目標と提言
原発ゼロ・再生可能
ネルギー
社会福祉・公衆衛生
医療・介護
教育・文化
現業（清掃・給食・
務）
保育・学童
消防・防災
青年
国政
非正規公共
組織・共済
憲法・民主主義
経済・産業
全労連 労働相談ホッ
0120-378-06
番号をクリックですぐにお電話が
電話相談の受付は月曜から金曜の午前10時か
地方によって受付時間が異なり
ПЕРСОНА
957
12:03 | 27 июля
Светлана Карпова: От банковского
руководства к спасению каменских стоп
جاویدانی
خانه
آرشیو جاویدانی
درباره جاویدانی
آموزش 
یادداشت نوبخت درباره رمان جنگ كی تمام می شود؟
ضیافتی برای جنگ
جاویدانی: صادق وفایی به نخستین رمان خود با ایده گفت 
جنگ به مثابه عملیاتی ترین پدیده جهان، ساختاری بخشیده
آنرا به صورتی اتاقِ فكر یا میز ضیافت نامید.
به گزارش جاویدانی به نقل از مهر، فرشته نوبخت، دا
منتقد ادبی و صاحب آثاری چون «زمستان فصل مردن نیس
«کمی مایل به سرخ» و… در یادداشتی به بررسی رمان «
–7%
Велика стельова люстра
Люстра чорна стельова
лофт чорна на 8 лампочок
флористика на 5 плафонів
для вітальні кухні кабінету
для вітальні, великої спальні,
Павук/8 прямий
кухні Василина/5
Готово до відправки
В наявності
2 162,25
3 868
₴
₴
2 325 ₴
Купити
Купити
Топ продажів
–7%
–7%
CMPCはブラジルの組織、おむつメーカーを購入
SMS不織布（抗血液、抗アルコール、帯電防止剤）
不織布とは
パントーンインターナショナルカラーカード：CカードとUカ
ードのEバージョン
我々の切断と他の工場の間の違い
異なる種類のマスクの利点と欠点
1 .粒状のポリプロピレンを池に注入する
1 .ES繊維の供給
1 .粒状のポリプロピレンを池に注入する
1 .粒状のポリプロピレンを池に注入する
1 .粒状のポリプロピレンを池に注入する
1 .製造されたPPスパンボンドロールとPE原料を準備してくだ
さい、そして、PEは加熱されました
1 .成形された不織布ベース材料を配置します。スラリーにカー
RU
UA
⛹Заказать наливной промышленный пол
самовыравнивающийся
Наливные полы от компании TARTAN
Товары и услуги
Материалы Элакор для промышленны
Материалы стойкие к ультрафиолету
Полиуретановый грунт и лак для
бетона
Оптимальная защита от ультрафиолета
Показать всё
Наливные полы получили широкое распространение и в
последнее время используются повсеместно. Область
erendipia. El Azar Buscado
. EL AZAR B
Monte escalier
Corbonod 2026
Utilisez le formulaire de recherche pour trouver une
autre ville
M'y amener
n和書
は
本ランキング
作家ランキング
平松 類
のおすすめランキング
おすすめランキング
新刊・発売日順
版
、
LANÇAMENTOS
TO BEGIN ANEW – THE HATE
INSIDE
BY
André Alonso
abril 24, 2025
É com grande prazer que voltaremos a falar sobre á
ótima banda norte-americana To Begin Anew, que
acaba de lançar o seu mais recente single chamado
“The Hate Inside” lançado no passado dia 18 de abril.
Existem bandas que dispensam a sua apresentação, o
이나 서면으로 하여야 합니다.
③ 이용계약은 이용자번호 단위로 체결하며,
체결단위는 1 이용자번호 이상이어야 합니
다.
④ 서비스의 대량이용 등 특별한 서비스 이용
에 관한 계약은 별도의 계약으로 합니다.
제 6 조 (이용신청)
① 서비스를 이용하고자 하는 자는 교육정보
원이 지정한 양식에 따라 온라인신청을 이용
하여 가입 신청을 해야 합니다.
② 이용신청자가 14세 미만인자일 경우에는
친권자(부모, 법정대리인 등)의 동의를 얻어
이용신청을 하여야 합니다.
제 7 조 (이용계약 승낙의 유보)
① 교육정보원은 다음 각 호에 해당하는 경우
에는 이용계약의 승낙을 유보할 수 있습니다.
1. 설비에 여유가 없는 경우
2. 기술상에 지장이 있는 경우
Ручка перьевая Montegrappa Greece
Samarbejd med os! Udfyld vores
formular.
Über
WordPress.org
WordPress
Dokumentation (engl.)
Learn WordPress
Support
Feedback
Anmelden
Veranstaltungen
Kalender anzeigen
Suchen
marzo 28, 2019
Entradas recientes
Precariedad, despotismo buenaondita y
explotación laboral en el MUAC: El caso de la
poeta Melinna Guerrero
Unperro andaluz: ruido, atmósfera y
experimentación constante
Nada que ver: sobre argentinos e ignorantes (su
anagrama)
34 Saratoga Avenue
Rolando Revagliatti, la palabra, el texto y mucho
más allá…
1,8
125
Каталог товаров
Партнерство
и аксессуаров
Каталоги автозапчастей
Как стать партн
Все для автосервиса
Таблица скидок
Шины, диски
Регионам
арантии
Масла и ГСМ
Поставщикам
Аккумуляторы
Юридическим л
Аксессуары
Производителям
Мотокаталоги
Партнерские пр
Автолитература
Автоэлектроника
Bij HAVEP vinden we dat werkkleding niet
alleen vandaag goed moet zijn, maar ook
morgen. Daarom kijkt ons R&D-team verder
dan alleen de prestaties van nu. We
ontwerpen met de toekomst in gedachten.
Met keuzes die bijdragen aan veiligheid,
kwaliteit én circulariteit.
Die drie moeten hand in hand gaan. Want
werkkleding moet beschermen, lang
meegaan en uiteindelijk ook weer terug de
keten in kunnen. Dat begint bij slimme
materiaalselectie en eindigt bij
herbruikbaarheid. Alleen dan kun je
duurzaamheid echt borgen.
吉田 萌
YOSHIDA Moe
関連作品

Problem to solve:
Word for word, repeat every entry listed above.

Output of the exercise:
目標と提言
原発ゼロ・再生可能
ネルギー
社会福祉・公衆衛生
医療・介護
教育・文化
現業（清掃・給食・
務）
保育・学童
消防・防災
青年
国政
非正規公共
組織・共済
憲法・民主主義
経済・産業
全労連 労働相談ホッ
0120-378-06
番号をクリックですぐにお電話が
電話相談の受付は月曜から金曜の午前10時か
地方によって受付時間が異なり
ПЕРСОНА
957
12:03 | 27 июля
Светлана Карпова: От банковского
руководства к спасению каменских стоп
جاویدانی
خانه
آرشیو جاویدانی
درباره جاویدانی
آموزش 
یادداشت نوبخت درباره رمان جنگ كی تمام می شود؟
ضیافتی برای جنگ
جاویدانی: صادق وفایی به نخستین رمان خود با ایده گفت 
جنگ به مثابه عملیاتی ترین پدیده جهان، ساختاری بخشیده
آنرا به صورتی اتاقِ فكر یا میز ضیافت نامید.
به گزارش جاویدانی به نقل از مهر، فرشته نوبخت، دا
منتقد ادبی و صاحب آثاری چون «زمستان فصل مردن نیس
«کمی مایل به سرخ» و… در یادداشتی به بررسی رمان «
–7%
Велика стельова люстра
Люстра чорна стельова
лофт чорна на 8 лампочок
флористика на 5 плафонів
для вітальні кухні кабінету
для вітальні, великої спальні,
Павук/8 прямий
кухні Василина/5
Готово до відправки
В наявності
2 162,25
3 868
₴
₴
2 325 ₴
Купити
Купити
Топ продажів
–7%
–7%
CMPCはブラジルの組織、おむつメーカーを購入
SMS不織布（抗血液、抗アルコール、帯電防止剤）
不織布とは
パントーンインターナショナルカラーカード：CカードとUカ
ードのEバージョン
我々の切断と他の工場の間の違い
異なる種類のマスクの利点と欠点
1 .粒状のポリプロピレンを池に注入する
1 .ES繊維の供給
1 .粒状のポリプロピレンを池に注入する
1 .粒状のポリプロピレンを池に注入する
1 .粒状のポリプロピレンを池に注入する
1 .製造されたPPスパンボンドロールとPE原料を準備してくだ
さい、そして、PEは加熱されました
1 .成形された不織布ベース材料を配置します。スラリーにカー
RU
UA
⛹Заказать наливной промышленный пол
самовыравнивающийся
Наливные полы от компании TARTAN
Товары и услуги
Материалы Элакор для промышленны
Материалы стойкие к ультрафиолету
Полиуретановый грунт и лак для
бетона
Оптимальная защита от ультрафиолета
Показать всё
Наливные полы получили широкое распространение и в
последнее время используются повсеместно. Область
erendipia. El Azar Buscado
. EL AZAR B
Monte escalier
Corbonod 2026
Utilisez le formulaire de recherche pour trouver une
autre ville
M'y amener
n和書
は
本ランキング
作家ランキング
平松 類
のおすすめランキング
おすすめランキング
新刊・発売日順
版
、
LANÇAMENTOS
TO BEGIN ANEW – THE HATE
INSIDE
BY
André Alonso
abril 24, 2025
É com grande prazer que voltaremos a falar sobre á
ótima banda norte-americana To Begin Anew, que
acaba de lançar o seu mais recente single chamado
“The Hate Inside” lançado no passado dia 18 de abril.
Existem bandas que dispensam a sua apresentação, o
이나 서면으로 하여야 합니다.
③ 이용계약은 이용자번호 단위로 체결하며,
체결단위는 1 이용자번호 이상이어야 합니
다.
④ 서비스의 대량이용 등 특별한 서비스 이용
에 관한 계약은 별도의 계약으로 합니다.
제 6 조 (이용신청)
① 서비스를 이용하고자 하는 자는 교육정보
원이 지정한 양식에 따라 온라인신청을 이용
하여 가입 신청을 해야 합니다.
② 이용신청자가 14세 미만인자일 경우에는
친권자(부모, 법정대리인 등)의 동의를 얻어
이용신청을 하여야 합니다.
제 7 조 (이용계약 승낙의 유보)
① 교육정보원은 다음 각 호에 해당하는 경우
에는 이용계약의 승낙을 유보할 수 있습니다.
1. 설비에 여유가 없는 경우
2. 기술상에 지장이 있는 경우
Ручка перьевая Montegrappa Greece
Samarbejd med os! Udfyld vores
formular.
Über
WordPress.org
WordPress
Dokumentation (engl.)
Learn WordPress
Support
Feedback
Anmelden
Veranstaltungen
Kalender anzeigen
Suchen
marzo 28, 2019
Entradas recientes
Precariedad, despotismo buenaondita y
explotación laboral en el MUAC: El caso de la
poeta Melinna Guerrero
Unperro andaluz: ruido, atmósfera y
experimentación constante
Nada que ver: sobre argentinos e ignorantes (su
anagrama)
34 Saratoga Avenue
Rolando Revagliatti, la palabra, el texto y mucho
más allá…
1,8
125
Каталог товаров
Партнерство
и аксессуаров
Каталоги автозапчастей
Как стать партн
Все для автосервиса
Таблица скидок
Шины, диски
Регионам
арантии
Масла и ГСМ
Поставщикам
Аккумуляторы
Юридическим л
Аксессуары
Производителям
Мотокаталоги
Партнерские пр
Автолитература
Автоэлектроника
Bij HAVEP vinden we dat werkkleding niet
alleen vandaag goed moet zijn, maar ook
morgen. Daarom kijkt ons R&D-team verder
dan alleen de prestaties van nu. We
ontwerpen met de toekomst in gedachten.
Met keuzes die bijdragen aan veiligheid,
kwaliteit én circulariteit.
Die drie moeten hand in hand gaan. Want
werkkleding moet beschermen, lang
meegaan en uiteindelijk ook weer terug de
keten in kunnen. Dat begint bij slimme
materiaalselectie en eindigt bij
herbruikbaarheid. Alleen dan kun je
duurzaamheid echt borgen.
吉田 萌
YOSHIDA Moe
関連作品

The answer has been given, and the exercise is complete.